> **About this task**
Print each entry word for word.

********************

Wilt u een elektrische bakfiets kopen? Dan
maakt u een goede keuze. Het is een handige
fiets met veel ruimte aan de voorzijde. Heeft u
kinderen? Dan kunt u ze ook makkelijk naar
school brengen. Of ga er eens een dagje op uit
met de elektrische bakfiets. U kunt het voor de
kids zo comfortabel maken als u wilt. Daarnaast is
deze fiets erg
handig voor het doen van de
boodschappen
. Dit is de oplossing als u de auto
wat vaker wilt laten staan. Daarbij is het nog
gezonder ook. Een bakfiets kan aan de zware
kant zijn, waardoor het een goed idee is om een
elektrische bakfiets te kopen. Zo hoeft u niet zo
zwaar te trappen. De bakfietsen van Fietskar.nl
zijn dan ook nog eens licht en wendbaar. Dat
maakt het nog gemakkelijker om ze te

********************

> **Reply**
Wilt u een elektrische bakfiets kopen? Dan
maakt u een goede keuze. Het is een handige
fiets met veel ruimte aan de voorzijde. Heeft u
kinderen? Dan kunt u ze ook makkelijk naar
school brengen. Of ga er eens een dagje op uit
met de elektrische bakfiets. U kunt het voor de
kids zo comfortabel maken als u wilt. Daarnaast is
deze fiets erg
handig voor het doen van de
boodschappen
. Dit is de oplossing als u de auto
wat vaker wilt laten staan. Daarbij is het nog
gezonder ook. Een bakfiets kan aan de zware
kant zijn, waardoor het een goed idee is om een
elektrische bakfiets te kopen. Zo hoeft u niet zo
zwaar te trappen. De bakfietsen van Fietskar.nl
zijn dan ook nog eens licht en wendbaar. Dat
maakt het nog gemakkelijker om ze te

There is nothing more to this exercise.